- Work to be completed -
Print every entry exactly once more, omitting each picture.

Saved entries:

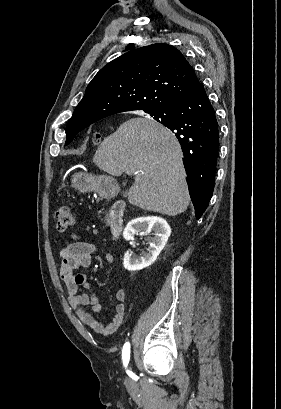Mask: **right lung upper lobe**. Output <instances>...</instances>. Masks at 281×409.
Listing matches in <instances>:
<instances>
[{
  "label": "right lung upper lobe",
  "instance_id": "cb5924a9",
  "mask_svg": "<svg viewBox=\"0 0 281 409\" xmlns=\"http://www.w3.org/2000/svg\"><path fill=\"white\" fill-rule=\"evenodd\" d=\"M199 84L176 48L156 43L131 50L96 74L67 127L89 126L125 111L161 109L186 97Z\"/></svg>",
  "mask_w": 281,
  "mask_h": 409
}]
</instances>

- Solution to the problem -
Mask: **right lung upper lobe**. Output <instances>...</instances>. Masks at 281×409.
Listing matches in <instances>:
<instances>
[{
  "label": "right lung upper lobe",
  "instance_id": "cb5924a9",
  "mask_svg": "<svg viewBox=\"0 0 281 409\" xmlns=\"http://www.w3.org/2000/svg\"><path fill=\"white\" fill-rule=\"evenodd\" d=\"M199 84L176 48L156 43L131 50L96 74L67 127L89 126L125 111L161 109L186 97Z\"/></svg>",
  "mask_w": 281,
  "mask_h": 409
}]
</instances>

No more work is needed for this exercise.